■ EXERCISE DETAILS ■
From the first line to the last, copy the data below word for word.

AVAILABLE RECORDS START

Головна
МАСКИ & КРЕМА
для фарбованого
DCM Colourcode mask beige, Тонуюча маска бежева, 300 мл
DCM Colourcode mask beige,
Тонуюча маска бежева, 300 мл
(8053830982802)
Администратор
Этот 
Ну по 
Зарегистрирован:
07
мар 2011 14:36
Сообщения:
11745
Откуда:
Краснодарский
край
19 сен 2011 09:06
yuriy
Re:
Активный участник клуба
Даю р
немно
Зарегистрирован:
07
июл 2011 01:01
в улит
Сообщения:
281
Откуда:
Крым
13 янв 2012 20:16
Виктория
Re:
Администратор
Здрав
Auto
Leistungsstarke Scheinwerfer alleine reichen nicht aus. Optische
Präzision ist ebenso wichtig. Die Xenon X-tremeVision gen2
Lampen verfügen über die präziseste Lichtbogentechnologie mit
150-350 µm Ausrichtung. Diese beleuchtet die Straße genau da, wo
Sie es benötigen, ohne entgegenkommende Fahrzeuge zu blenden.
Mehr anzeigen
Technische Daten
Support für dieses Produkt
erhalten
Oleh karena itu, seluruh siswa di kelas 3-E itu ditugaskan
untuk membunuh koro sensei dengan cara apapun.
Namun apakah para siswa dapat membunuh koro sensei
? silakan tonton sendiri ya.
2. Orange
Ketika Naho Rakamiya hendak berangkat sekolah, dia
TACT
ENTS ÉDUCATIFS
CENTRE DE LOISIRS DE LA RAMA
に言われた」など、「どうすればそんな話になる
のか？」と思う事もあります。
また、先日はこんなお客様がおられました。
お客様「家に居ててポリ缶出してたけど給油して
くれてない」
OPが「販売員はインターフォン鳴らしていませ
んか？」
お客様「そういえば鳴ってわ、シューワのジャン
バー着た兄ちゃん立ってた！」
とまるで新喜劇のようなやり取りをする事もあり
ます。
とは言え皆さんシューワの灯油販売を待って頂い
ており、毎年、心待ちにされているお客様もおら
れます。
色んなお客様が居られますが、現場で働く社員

AVAILABLE RECORDS END

■ OUTPUT FOR THIS EXERCISE ■
Головна
МАСКИ & КРЕМА
для фарбованого
DCM Colourcode mask beige, Тонуюча маска бежева, 300 мл
DCM Colourcode mask beige,
Тонуюча маска бежева, 300 мл
(8053830982802)
Администратор
Этот 
Ну по 
Зарегистрирован:
07
мар 2011 14:36
Сообщения:
11745
Откуда:
Краснодарский
край
19 сен 2011 09:06
yuriy
Re:
Активный участник клуба
Даю р
немно
Зарегистрирован:
07
июл 2011 01:01
в улит
Сообщения:
281
Откуда:
Крым
13 янв 2012 20:16
Виктория
Re:
Администратор
Здрав
Auto
Leistungsstarke Scheinwerfer alleine reichen nicht aus. Optische
Präzision ist ebenso wichtig. Die Xenon X-tremeVision gen2
Lampen verfügen über die präziseste Lichtbogentechnologie mit
150-350 µm Ausrichtung. Diese beleuchtet die Straße genau da, wo
Sie es benötigen, ohne entgegenkommende Fahrzeuge zu blenden.
Mehr anzeigen
Technische Daten
Support für dieses Produkt
erhalten
Oleh karena itu, seluruh siswa di kelas 3-E itu ditugaskan
untuk membunuh koro sensei dengan cara apapun.
Namun apakah para siswa dapat membunuh koro sensei
? silakan tonton sendiri ya.
2. Orange
Ketika Naho Rakamiya hendak berangkat sekolah, dia
TACT
ENTS ÉDUCATIFS
CENTRE DE LOISIRS DE LA RAMA
に言われた」など、「どうすればそんな話になる
のか？」と思う事もあります。
また、先日はこんなお客様がおられました。
お客様「家に居ててポリ缶出してたけど給油して
くれてない」
OPが「販売員はインターフォン鳴らしていませ
んか？」
お客様「そういえば鳴ってわ、シューワのジャン
バー着た兄ちゃん立ってた！」
とまるで新喜劇のようなやり取りをする事もあり
ます。
とは言え皆さんシューワの灯油販売を待って頂い
ており、毎年、心待ちにされているお客様もおら
れます。
色んなお客様が居られますが、現場で働く社員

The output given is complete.